- Task to carry out: Skip the pictures and write out, word for word, the lines below from the one with "David consulta Dieu, en" through the one with "Профіль для кріплення сидінь", inclusive.

[Excerpts from a dataset]
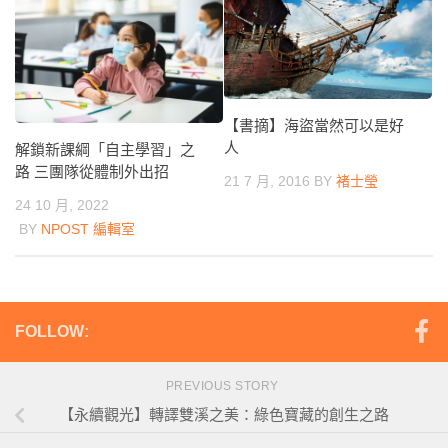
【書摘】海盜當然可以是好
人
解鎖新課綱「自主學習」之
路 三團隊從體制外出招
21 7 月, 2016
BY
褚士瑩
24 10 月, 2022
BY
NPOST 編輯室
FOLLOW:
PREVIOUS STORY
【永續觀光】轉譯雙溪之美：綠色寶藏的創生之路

...

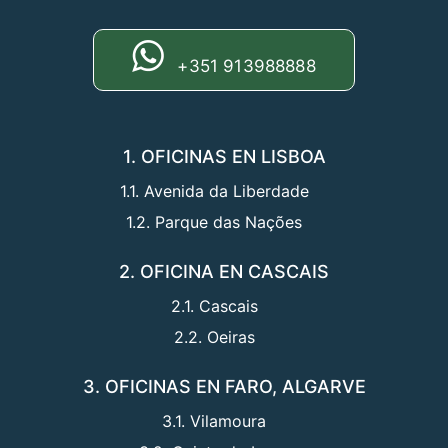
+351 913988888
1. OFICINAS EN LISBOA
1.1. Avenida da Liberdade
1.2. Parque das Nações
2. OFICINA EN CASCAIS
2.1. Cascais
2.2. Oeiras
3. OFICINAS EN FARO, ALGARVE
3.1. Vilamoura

---

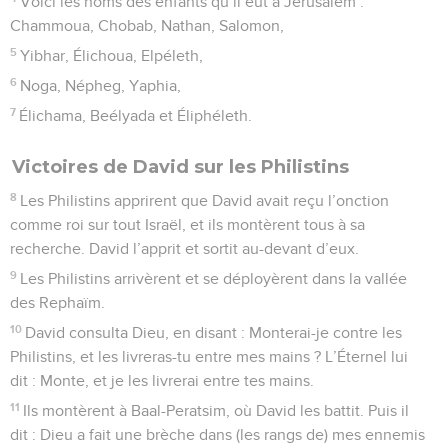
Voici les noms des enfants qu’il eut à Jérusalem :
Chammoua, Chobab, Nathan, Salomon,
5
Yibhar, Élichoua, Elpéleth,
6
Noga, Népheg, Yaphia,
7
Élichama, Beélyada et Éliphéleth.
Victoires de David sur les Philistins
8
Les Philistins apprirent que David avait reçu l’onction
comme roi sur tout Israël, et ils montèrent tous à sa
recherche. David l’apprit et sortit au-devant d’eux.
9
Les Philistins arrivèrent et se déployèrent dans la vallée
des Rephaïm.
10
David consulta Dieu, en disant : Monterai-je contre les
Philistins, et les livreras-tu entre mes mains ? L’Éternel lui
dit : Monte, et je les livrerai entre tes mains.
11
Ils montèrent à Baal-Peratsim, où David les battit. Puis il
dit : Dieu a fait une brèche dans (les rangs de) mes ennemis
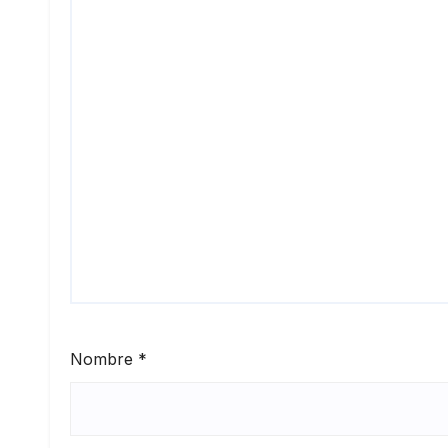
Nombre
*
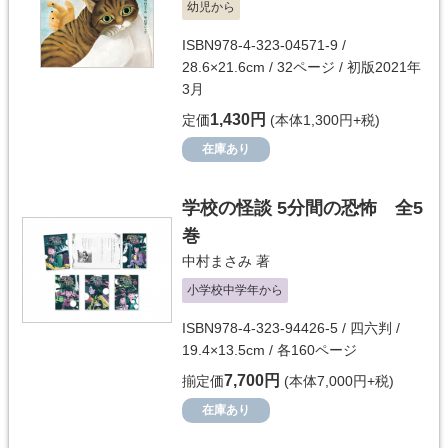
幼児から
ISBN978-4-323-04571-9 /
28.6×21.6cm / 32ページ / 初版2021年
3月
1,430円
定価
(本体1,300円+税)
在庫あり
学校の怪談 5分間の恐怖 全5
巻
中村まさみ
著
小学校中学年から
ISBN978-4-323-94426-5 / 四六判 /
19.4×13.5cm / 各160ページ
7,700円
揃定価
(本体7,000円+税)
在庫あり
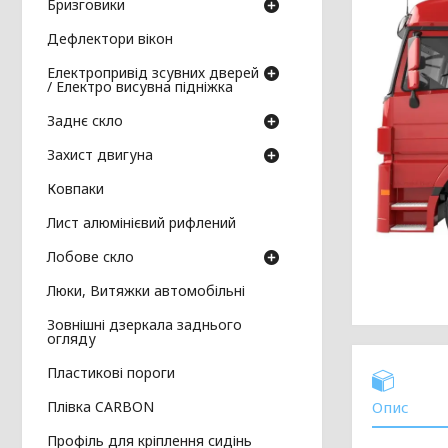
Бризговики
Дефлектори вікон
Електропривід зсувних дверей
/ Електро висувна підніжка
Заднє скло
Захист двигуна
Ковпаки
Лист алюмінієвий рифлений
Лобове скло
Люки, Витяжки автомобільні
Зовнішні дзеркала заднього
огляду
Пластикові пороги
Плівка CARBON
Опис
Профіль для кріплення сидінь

- Output of the task:
David consulta Dieu, en disant : Monterai-je contre les
Philistins, et les livreras-tu entre mes mains ? L’Éternel lui
dit : Monte, et je les livrerai entre tes mains.
11
Ils montèrent à Baal-Peratsim, où David les battit. Puis il
dit : Dieu a fait une brèche dans (les rangs de) mes ennemis
Nombre
*
幼児から
ISBN978-4-323-04571-9 /
28.6×21.6cm / 32ページ / 初版2021年
3月
1,430円
定価
(本体1,300円+税)
在庫あり
学校の怪談 5分間の恐怖 全5
巻
中村まさみ
著
小学校中学年から
ISBN978-4-323-94426-5 / 四六判 /
19.4×13.5cm / 各160ページ
7,700円
揃定価
(本体7,000円+税)
在庫あり
Бризговики
Дефлектори вікон
Електропривід зсувних дверей
/ Електро висувна підніжка
Заднє скло
Захист двигуна
Ковпаки
Лист алюмінієвий рифлений
Лобове скло
Люки, Витяжки автомобільні
Зовнішні дзеркала заднього
огляду
Пластикові пороги
Плівка CARBON
Опис
Профіль для кріплення сидінь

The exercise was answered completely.